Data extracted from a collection
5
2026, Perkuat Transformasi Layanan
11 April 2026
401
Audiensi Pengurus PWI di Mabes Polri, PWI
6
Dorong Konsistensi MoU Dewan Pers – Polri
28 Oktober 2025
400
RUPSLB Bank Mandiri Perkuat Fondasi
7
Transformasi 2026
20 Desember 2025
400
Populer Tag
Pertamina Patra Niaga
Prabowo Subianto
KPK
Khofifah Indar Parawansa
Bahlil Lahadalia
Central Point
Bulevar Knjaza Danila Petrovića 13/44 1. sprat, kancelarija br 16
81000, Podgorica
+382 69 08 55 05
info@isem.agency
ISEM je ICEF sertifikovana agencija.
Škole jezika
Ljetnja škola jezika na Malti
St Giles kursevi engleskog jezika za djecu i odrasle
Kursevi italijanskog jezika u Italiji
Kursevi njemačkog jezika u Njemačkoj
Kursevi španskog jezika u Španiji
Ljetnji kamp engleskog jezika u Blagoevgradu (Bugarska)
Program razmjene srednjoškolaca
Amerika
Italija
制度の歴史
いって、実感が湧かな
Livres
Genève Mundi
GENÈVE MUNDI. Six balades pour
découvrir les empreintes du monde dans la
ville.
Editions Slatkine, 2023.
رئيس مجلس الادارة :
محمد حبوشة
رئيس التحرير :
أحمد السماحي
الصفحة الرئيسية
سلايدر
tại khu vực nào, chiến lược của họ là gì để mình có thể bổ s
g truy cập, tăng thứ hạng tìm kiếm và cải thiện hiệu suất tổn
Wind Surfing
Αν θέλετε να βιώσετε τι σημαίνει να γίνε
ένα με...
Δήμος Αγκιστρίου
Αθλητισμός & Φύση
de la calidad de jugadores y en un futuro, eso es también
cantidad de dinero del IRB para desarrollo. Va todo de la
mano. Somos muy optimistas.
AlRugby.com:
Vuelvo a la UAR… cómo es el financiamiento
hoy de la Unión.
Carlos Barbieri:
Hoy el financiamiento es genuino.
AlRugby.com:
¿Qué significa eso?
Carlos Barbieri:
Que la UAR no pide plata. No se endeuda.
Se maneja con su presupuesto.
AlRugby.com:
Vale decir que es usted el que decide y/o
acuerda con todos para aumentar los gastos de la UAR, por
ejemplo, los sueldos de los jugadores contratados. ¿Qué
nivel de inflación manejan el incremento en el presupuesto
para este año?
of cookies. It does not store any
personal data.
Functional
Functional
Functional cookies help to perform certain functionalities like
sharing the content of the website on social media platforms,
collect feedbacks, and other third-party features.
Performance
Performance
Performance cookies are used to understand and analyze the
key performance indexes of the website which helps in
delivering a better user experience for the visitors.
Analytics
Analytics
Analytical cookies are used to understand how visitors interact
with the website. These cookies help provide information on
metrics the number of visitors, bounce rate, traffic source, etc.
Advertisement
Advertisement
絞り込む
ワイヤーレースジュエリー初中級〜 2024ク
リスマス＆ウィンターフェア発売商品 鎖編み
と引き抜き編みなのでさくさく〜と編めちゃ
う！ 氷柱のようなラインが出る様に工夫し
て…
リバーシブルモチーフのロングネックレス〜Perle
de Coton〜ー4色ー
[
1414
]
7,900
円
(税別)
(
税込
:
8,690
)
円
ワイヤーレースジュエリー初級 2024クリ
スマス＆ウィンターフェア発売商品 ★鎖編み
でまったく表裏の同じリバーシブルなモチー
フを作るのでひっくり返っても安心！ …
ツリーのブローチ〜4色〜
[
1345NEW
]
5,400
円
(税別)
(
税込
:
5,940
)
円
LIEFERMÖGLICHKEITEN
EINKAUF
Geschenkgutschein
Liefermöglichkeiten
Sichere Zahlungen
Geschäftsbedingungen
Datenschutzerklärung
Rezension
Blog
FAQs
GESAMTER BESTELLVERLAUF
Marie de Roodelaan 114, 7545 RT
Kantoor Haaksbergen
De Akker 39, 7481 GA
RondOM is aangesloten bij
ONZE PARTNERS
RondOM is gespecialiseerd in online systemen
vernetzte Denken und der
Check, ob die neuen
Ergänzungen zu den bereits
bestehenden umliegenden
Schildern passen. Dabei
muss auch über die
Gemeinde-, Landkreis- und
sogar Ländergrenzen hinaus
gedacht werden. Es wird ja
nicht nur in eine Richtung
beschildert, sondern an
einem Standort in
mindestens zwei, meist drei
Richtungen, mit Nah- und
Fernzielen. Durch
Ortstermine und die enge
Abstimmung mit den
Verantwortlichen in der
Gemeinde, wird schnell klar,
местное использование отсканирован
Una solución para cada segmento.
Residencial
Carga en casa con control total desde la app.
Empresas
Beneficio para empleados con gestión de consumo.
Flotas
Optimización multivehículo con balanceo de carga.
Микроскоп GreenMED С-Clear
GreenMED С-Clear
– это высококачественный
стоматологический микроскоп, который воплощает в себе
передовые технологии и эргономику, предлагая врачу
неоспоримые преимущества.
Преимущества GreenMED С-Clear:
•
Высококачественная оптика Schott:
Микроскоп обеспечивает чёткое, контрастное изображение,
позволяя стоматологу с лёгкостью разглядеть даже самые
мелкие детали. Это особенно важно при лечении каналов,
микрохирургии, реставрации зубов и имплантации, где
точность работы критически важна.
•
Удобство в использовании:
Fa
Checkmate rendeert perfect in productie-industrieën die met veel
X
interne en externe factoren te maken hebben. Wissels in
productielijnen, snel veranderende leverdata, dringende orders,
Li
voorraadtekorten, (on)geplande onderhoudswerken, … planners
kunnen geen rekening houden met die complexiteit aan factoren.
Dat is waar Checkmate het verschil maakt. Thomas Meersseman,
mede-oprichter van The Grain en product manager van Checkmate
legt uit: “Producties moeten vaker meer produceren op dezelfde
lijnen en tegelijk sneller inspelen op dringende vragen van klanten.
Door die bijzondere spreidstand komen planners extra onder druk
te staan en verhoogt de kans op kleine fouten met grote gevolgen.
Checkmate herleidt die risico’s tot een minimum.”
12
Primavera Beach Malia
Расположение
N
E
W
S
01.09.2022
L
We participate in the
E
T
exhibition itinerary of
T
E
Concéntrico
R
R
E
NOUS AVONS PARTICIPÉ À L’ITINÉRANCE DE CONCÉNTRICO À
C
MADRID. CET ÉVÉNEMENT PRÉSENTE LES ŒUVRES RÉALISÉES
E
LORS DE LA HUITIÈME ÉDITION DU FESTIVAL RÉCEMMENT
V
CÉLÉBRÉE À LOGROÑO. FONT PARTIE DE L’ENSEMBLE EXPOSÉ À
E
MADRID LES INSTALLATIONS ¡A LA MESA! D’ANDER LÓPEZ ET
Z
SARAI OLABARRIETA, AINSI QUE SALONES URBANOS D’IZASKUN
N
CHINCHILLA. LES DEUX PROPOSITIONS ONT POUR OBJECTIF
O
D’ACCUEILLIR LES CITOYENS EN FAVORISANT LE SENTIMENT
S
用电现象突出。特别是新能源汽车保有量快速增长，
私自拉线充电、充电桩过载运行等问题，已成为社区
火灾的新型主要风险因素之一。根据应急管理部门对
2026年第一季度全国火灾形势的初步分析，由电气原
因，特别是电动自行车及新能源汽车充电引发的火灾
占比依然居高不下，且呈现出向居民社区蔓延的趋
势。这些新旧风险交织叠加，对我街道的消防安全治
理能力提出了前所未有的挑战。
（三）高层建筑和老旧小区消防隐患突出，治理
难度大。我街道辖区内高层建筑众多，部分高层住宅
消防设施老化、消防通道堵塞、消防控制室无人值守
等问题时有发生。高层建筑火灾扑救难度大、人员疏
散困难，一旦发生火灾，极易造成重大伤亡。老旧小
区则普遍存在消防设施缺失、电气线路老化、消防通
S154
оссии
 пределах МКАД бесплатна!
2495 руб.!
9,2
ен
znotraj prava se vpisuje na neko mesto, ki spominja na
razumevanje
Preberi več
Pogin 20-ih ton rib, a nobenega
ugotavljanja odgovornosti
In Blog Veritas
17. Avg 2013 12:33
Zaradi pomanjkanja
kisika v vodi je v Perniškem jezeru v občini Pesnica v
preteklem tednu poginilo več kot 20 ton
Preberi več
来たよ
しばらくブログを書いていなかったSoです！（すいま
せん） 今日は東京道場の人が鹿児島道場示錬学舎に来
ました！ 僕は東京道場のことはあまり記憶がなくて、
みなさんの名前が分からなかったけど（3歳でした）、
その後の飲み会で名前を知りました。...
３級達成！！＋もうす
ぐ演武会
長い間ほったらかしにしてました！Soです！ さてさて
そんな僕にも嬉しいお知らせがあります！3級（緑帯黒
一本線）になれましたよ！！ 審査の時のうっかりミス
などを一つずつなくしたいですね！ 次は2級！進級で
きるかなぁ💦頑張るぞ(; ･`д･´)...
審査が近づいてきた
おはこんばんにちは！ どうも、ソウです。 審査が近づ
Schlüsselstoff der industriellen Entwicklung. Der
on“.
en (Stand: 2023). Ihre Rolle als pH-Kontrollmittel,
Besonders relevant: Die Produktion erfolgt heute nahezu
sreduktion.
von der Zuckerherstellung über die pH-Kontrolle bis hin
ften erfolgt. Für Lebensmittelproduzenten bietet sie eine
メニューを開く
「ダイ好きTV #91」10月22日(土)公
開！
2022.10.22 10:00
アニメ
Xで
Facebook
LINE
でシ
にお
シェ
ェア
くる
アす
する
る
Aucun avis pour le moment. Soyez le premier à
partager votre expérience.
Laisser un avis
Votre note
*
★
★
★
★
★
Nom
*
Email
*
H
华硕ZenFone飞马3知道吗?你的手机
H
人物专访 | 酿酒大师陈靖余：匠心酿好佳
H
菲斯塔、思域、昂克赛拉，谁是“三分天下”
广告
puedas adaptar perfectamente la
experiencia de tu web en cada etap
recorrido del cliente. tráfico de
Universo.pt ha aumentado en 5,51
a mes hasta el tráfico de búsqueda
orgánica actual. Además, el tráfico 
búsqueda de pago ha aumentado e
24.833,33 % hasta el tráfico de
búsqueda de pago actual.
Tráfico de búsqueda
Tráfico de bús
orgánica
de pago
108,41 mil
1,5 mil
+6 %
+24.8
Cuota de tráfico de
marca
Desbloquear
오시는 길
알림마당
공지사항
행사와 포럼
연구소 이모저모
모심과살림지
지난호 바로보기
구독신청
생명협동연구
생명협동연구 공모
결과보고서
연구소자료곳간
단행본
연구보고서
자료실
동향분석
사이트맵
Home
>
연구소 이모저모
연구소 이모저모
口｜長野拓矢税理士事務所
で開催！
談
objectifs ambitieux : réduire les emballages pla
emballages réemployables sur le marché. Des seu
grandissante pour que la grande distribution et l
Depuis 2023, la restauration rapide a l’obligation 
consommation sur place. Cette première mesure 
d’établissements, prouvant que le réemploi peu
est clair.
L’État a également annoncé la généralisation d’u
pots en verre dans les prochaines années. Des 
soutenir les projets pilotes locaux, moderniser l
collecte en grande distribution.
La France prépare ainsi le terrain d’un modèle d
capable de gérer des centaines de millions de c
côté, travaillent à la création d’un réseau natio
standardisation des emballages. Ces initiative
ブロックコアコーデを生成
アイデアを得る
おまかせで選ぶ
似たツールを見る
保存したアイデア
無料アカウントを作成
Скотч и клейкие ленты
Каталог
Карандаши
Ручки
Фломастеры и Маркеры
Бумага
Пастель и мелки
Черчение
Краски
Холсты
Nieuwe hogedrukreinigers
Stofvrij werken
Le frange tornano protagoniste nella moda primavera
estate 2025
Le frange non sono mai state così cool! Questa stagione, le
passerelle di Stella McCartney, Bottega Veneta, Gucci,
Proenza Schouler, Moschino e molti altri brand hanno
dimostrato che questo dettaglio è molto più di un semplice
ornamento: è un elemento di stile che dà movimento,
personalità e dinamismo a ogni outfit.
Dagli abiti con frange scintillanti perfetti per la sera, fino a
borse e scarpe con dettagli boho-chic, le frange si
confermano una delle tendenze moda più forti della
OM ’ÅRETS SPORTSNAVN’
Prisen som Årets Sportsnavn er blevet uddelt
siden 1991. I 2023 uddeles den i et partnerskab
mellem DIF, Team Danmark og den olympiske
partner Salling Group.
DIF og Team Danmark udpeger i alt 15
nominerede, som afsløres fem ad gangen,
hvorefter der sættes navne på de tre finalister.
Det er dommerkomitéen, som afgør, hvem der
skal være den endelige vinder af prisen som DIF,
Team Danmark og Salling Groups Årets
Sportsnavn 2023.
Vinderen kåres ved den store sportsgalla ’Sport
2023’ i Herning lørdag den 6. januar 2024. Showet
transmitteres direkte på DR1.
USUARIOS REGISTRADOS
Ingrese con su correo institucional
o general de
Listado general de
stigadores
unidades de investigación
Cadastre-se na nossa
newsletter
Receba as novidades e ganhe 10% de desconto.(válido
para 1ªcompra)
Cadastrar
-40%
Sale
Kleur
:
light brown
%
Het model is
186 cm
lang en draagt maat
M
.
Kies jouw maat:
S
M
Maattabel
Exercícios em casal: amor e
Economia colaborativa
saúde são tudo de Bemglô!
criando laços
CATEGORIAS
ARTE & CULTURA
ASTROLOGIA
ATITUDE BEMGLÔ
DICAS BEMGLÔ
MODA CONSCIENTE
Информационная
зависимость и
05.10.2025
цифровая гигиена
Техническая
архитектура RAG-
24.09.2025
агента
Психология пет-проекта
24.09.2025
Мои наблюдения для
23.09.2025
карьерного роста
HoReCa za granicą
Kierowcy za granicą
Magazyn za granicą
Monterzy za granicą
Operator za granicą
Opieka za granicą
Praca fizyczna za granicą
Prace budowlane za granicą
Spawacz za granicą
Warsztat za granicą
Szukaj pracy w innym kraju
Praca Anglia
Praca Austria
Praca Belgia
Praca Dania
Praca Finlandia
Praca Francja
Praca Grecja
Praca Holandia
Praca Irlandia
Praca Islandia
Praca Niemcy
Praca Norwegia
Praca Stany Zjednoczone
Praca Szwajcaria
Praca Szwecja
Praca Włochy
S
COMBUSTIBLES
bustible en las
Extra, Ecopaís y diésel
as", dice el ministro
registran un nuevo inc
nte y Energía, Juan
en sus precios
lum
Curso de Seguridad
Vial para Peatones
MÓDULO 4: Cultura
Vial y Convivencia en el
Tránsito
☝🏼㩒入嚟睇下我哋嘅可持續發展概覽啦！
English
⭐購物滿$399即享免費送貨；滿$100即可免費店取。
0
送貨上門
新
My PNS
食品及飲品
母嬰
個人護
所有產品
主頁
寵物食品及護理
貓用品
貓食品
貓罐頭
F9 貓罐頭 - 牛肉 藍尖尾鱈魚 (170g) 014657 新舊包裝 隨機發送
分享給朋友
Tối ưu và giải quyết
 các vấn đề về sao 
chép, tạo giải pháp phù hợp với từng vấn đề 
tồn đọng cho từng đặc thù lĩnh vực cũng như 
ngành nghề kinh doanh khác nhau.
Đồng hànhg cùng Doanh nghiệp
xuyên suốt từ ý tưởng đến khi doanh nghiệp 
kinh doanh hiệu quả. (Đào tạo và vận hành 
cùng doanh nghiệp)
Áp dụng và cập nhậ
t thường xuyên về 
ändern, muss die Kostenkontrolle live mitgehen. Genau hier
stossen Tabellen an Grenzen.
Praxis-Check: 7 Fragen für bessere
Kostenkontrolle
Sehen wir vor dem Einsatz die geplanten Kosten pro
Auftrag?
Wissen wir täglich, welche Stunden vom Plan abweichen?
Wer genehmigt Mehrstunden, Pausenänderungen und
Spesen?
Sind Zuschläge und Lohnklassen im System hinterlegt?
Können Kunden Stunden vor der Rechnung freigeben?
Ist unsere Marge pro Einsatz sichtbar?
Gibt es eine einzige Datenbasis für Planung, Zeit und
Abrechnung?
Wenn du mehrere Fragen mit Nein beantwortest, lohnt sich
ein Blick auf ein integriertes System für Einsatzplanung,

Directions for this task:
Please copy out each line in the entries that mentions the string "Fragen".

Task output:
Praxis-Check: 7 Fragen für bessere
Wenn du mehrere Fragen mit Nein beantwortest, lohnt sich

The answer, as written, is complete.